Tucked within the economic stimulus bill the House passed last week was a clause requiring state and local public works agencies to buy American iron and steel for their reconstruction projects, and the Senate expanded it to all manufactured goods. It was modified slightly on Thursday as Senators had a second thought. If the nation is going to spend $43 billion to $100 billion on infrastructure revitalizing the civil engineering, architecture and construction industries, it sounded reasonable that the spending should also be used as a catalyst for other American products like U.S. Steel’s steel, DuPont’s plastics, 3M’s chemicals and so on. But a brief history lesson will show them the folly of their ways.

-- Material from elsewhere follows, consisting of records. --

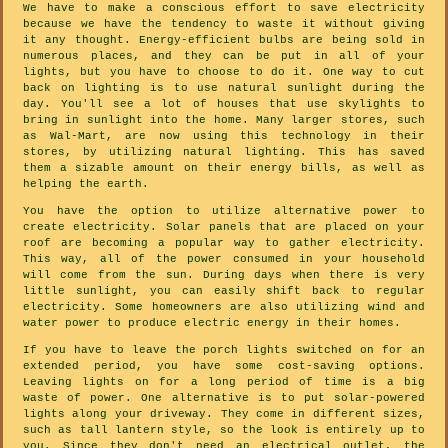
We have to make a conscious effort to save electricity
because we have the tendency to waste it without giving
it any thought. Energy-efficient bulbs are being sold in
numerous places, and they can be put in all of your
lights, but you have to choose to do it. One way to cut
back on lighting is to use natural sunlight during the
day. You'll see a lot of houses that use skylights to
bring in sunlight into the home. Many larger stores, such
as Wal-Mart, are now using this technology in their
stores, by utilizing natural lighting. This has saved
them a sizable amount on their energy bills, as well as
helping the earth.
You have the option to utilize alternative power to
create electricity. Solar panels that are placed on your
roof are becoming a popular way to gather electricity.
This way, all of the power consumed in your household
will come from the sun. During days when there is very
little sunlight, you can easily shift back to regular
electricity. Some homeowners are also utilizing wind and
water power to produce electric energy in their homes.
If you have to leave the porch lights switched on for an
extended period, you have some cost-saving options.
Leaving lights on for a long period of time is a big
waste of power. One alternative is to put solar-powered
lights along your driveway. They come in different sizes,
such as tall lantern style, so the look is entirely up to
you. Since they don't need an electrical outlet, the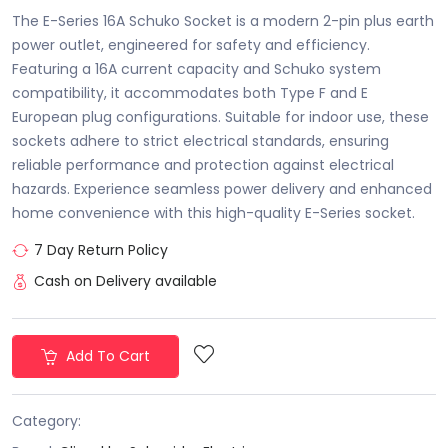
The E-Series 16A Schuko Socket is a modern 2-pin plus earth
power outlet, engineered for safety and efficiency.
Featuring a 16A current capacity and Schuko system
compatibility, it accommodates both Type F and E
European plug configurations. Suitable for indoor use, these
sockets adhere to strict electrical standards, ensuring
reliable performance and protection against electrical
hazards. Experience seamless power delivery and enhanced
home convenience with this high-quality E-Series socket.
7 Day Return Policy
Cash on Delivery available
Add To Cart
Category:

In 1929, in an effort to stimulate the American economy after the stock market crashed, Sen. Reed Smoot and Rep. Willis Hawley, both Republicans, used similar logic to create the Smoot-Hawley Tariff Act, raising tariffs on foreign goods to record levels. President Herbert Hoover signed the bill against the opposition of more than 1,000 economists and numerous business executives. The result was a trade war with Europe, which increased its tariffs on U.S. products. Ultimately, U.S. exports and imports decreased by more than 50 percent in a single year, transforming the recession into the Great Depression (yes, the Mississippi Valley drought of 1930 helped, too). But at least Smoot-Hawley left open the freedom to import, whereas what the leadership of the 111th Congress originally wanted to eliminate imports outright.

Canadian Ambassador Michael Wilson sent a letter to both Senate leaders asking them to “ensure that the legislation does not include elements which restrict trade.” They also intimated that the “Buy America” policy could violate obligations set forth by the North American Free Trade Agreement. That was a slight stab at Mr. Obama, who said during his campaign that he wanted to re-negotiate NAFTA. The European Union all but concluded that if the provisions were left in the bill and passed, other countries would follow suit.

The stimulus bill has a way to go before it reaches Mr. Obama’s desk, but if strong “buy American” mandates are present at that time, he will have no choice but to veto the bill. Otherwise, he will be forever known as Barack H. (Hoover or Hawley) Obama.